EXERCISE BRIEF:
If a record holds a picture, please leave the picture out and copy the rest of the record exactly.

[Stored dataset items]
____

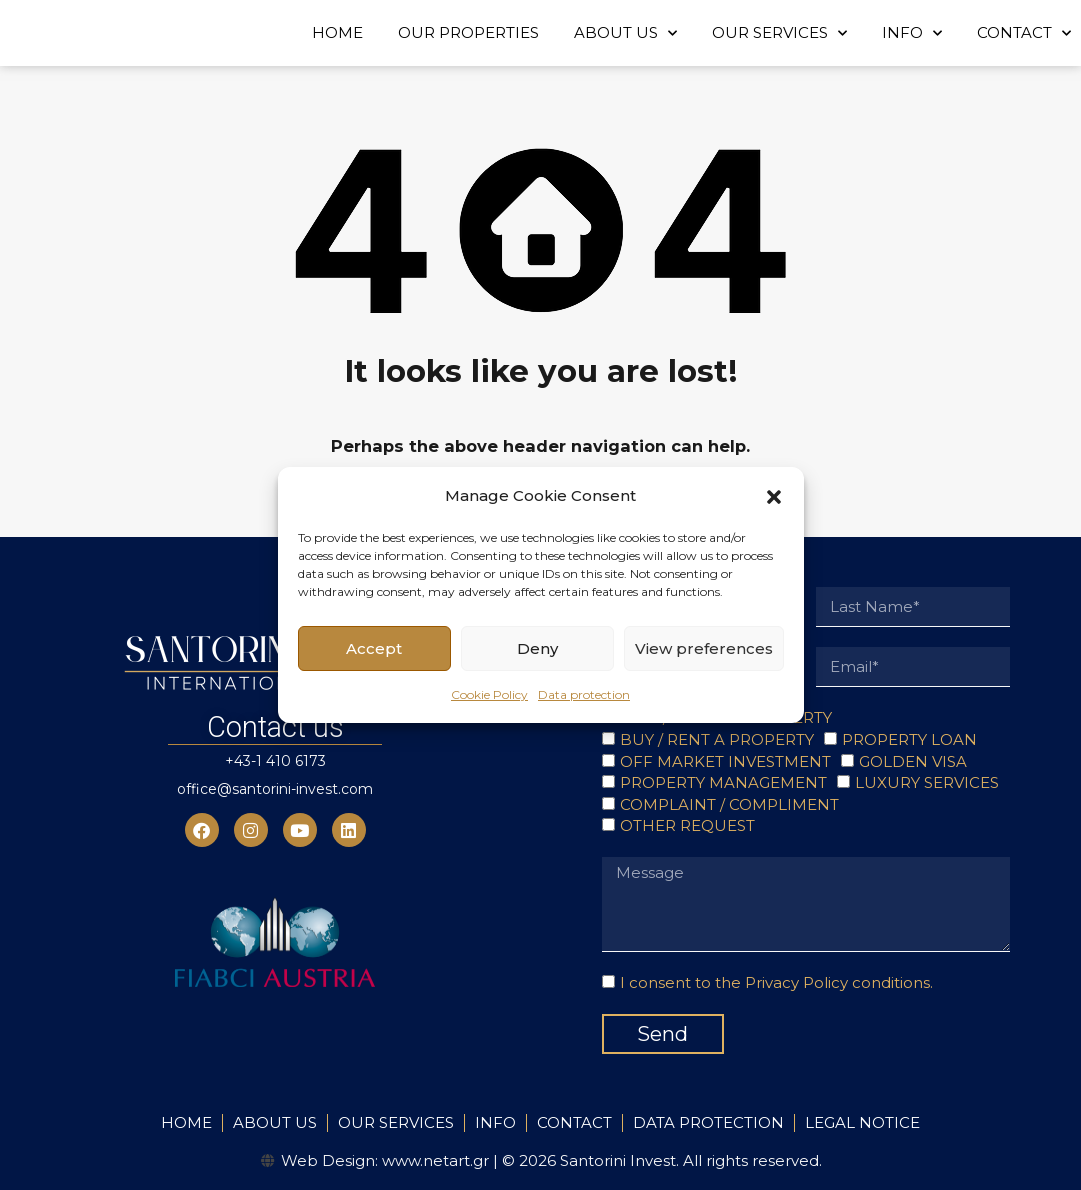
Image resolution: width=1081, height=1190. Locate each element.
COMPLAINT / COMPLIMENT (729, 804)
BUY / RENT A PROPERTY (717, 739)
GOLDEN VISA (913, 761)
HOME (337, 32)
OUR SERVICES (779, 33)
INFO (912, 33)
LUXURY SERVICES (927, 782)
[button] (774, 496)
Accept (374, 648)
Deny (537, 648)
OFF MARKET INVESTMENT (725, 761)
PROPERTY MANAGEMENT (723, 782)
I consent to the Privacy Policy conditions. (776, 982)
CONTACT (1024, 33)
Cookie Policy (489, 694)
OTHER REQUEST (687, 825)
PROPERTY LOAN (909, 739)
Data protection (584, 694)
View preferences (704, 648)
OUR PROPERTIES (468, 32)
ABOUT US (625, 33)
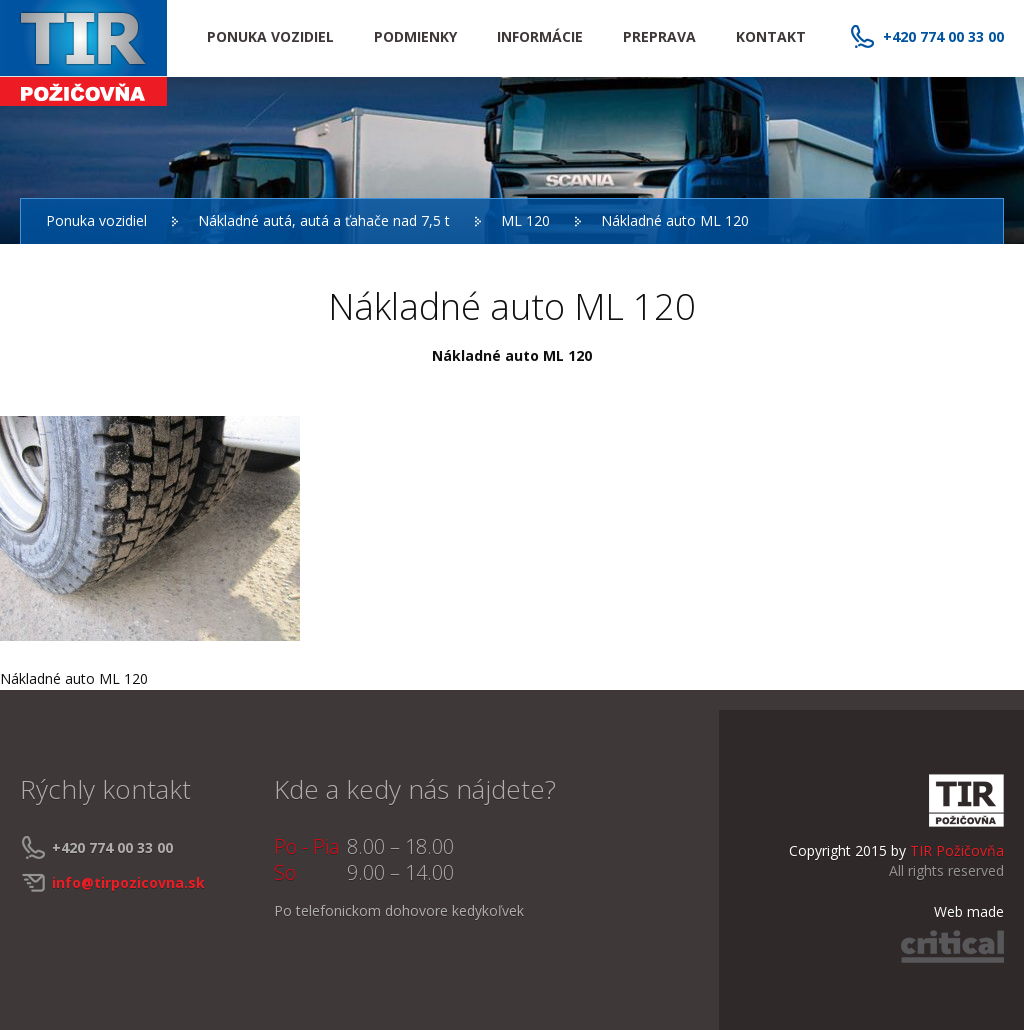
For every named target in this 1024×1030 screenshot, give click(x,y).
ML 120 (525, 220)
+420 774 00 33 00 (943, 36)
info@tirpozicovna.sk (128, 882)
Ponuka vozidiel (96, 220)
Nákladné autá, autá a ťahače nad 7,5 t (324, 220)
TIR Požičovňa (83, 53)
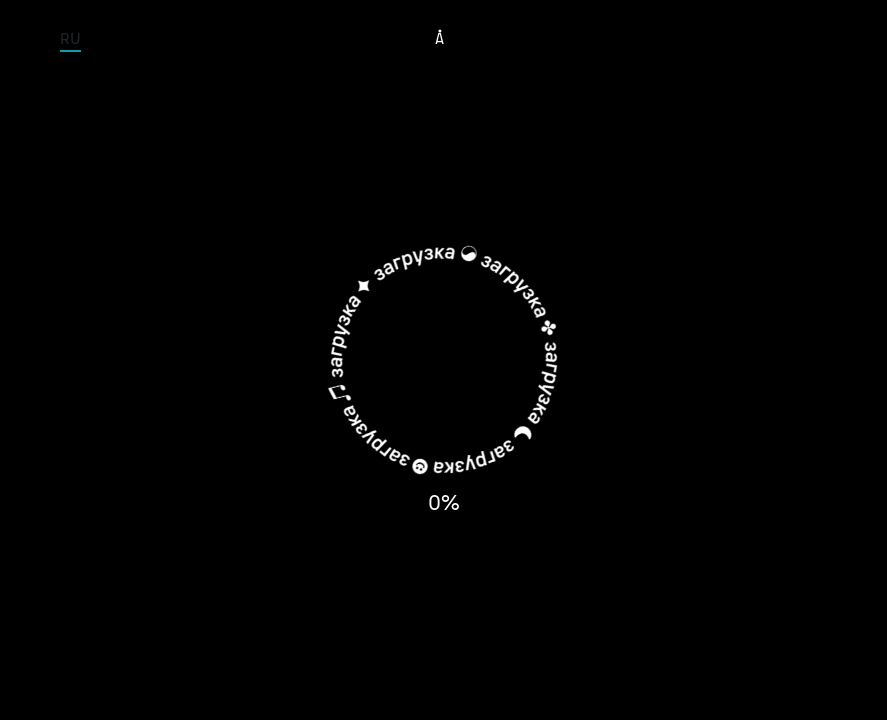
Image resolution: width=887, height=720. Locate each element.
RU (70, 38)
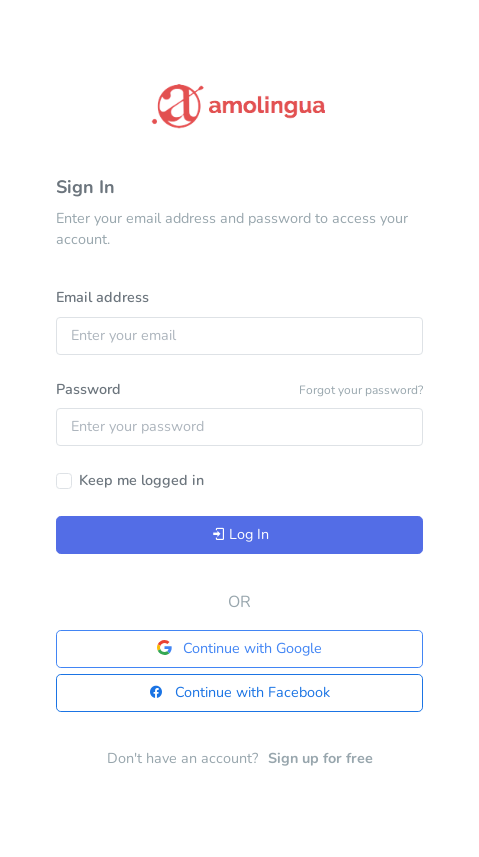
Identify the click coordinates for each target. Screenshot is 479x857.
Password (88, 389)
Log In (240, 534)
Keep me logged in (141, 480)
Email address (102, 297)
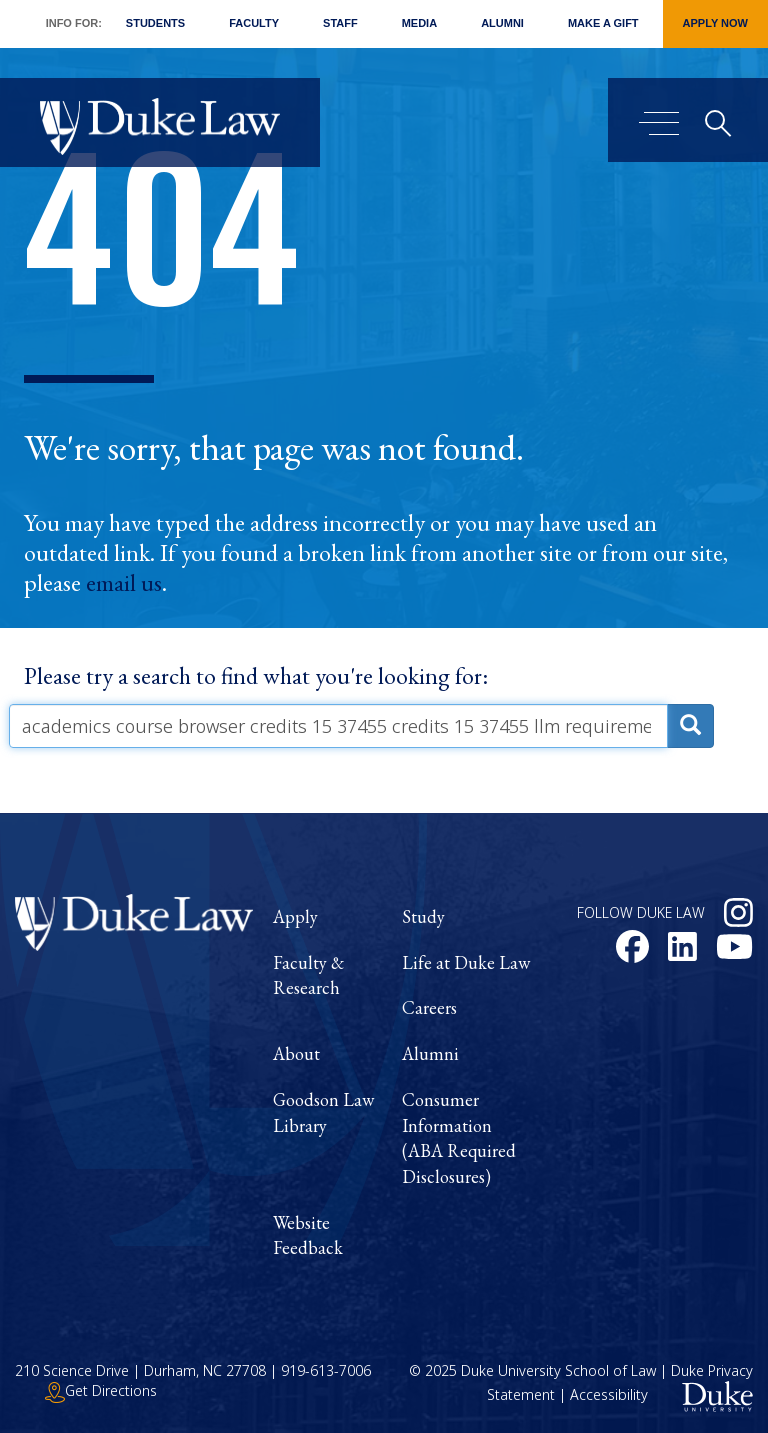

____

RESPONSE TO THIS EXERCISE:
Image resolution: width=1081, height=1190. Locate each element.
COMPLAINT / COMPLIMENT (729, 804)
BUY / RENT A PROPERTY (717, 739)
GOLDEN VISA (913, 761)
HOME (337, 32)
OUR SERVICES (779, 33)
INFO (912, 33)
LUXURY SERVICES (927, 782)
[button] (774, 496)
Accept (374, 648)
Deny (537, 648)
OFF MARKET INVESTMENT (725, 761)
PROPERTY MANAGEMENT (723, 782)
I consent to the Privacy Policy conditions. (776, 982)
CONTACT (1024, 33)
Cookie Policy (489, 694)
OTHER REQUEST (687, 825)
PROPERTY LOAN (909, 739)
Data protection (584, 694)
View preferences (704, 648)
OUR PROPERTIES (468, 32)
ABOUT US (625, 33)
For every named target in this 1024×1030 screenshot, give click(x,y).
ML 120 (525, 220)
+420 774 00 33 00 (943, 36)
info@tirpozicovna.sk (128, 882)
Ponuka vozidiel (96, 220)
Nákladné autá, autá a ťahače nad 7,5 t (324, 220)
TIR Požičovňa (83, 53)
Image resolution: width=887, height=720. Locate each element.
RU (70, 38)
Identify the click coordinates for each target. Screenshot is 479x857.
Password (88, 389)
Log In (240, 534)
Keep me logged in (141, 480)
Email address (102, 297)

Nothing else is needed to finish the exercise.